Hace tiempo publiqué unas palabras que Antonio Machado plasmó negro sobre blanco en el año 1913. Permitidme la licencia de recordarlas…


-antonio1.jpg de Redaccion ABC-


Tengo un gran amor a España y una idea de España completamente negativa. Todo lo español me encanta y me indigna al mismo tiempo. Mi vida está hecha más de resignación que de rebeldía. 

Mi gran pasión son los viajes.

Creo que la mujer española alcanza una virtud insuperable y que la decadencia de España depende del predominio de la mujer y de su enorme superioridad sobre el varón.

Me repugna la política.

Detesto el clero mundano.

El problema nacional me parece irresoluble, pero creo que se debe luchar por el porvenir y crear una fe que no tenemos.

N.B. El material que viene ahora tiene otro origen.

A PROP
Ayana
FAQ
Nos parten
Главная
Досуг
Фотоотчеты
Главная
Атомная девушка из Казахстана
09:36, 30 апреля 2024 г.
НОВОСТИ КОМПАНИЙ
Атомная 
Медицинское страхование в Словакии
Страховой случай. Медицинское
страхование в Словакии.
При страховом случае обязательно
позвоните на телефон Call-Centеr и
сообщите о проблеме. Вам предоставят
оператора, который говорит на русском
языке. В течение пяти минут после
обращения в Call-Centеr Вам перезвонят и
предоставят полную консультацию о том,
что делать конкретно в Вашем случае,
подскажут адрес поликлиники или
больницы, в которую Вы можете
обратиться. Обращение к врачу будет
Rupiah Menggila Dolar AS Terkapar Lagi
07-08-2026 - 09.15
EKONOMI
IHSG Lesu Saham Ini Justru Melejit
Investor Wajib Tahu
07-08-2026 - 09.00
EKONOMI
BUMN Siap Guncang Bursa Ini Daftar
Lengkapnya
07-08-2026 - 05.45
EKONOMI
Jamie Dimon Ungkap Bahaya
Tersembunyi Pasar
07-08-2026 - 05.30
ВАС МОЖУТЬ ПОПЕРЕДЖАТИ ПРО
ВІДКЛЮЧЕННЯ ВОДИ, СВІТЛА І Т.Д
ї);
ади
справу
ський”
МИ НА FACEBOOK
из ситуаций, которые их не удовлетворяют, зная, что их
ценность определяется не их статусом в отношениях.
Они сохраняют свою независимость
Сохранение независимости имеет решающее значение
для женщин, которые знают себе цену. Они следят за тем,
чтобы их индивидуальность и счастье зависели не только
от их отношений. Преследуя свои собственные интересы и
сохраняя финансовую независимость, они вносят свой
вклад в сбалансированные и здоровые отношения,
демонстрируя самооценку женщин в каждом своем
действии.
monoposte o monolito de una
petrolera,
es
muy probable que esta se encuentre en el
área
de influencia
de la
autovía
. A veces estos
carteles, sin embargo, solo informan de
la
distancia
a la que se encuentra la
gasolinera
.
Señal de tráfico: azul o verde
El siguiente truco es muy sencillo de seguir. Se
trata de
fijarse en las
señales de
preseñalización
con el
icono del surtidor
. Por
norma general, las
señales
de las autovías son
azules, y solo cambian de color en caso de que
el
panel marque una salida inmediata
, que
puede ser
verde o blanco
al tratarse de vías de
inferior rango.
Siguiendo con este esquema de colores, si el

Creo más útil la verdad que condena el presente, que la prudencia que salva lo actual a costa de lo venidero.

Estimo oportuno combatir a la iglesia católica y proclamar el derecho del pueblo a la conciencia.

No hay más obstáculos que la hipocresía y la timidez. No es cuestión de cultura, sino de conciencia. Se puede ser culto y respetar lo inmoral. La conciencia es anterior al alfabeto y al pan.


Antonio Machado

Autobiografía, 1913.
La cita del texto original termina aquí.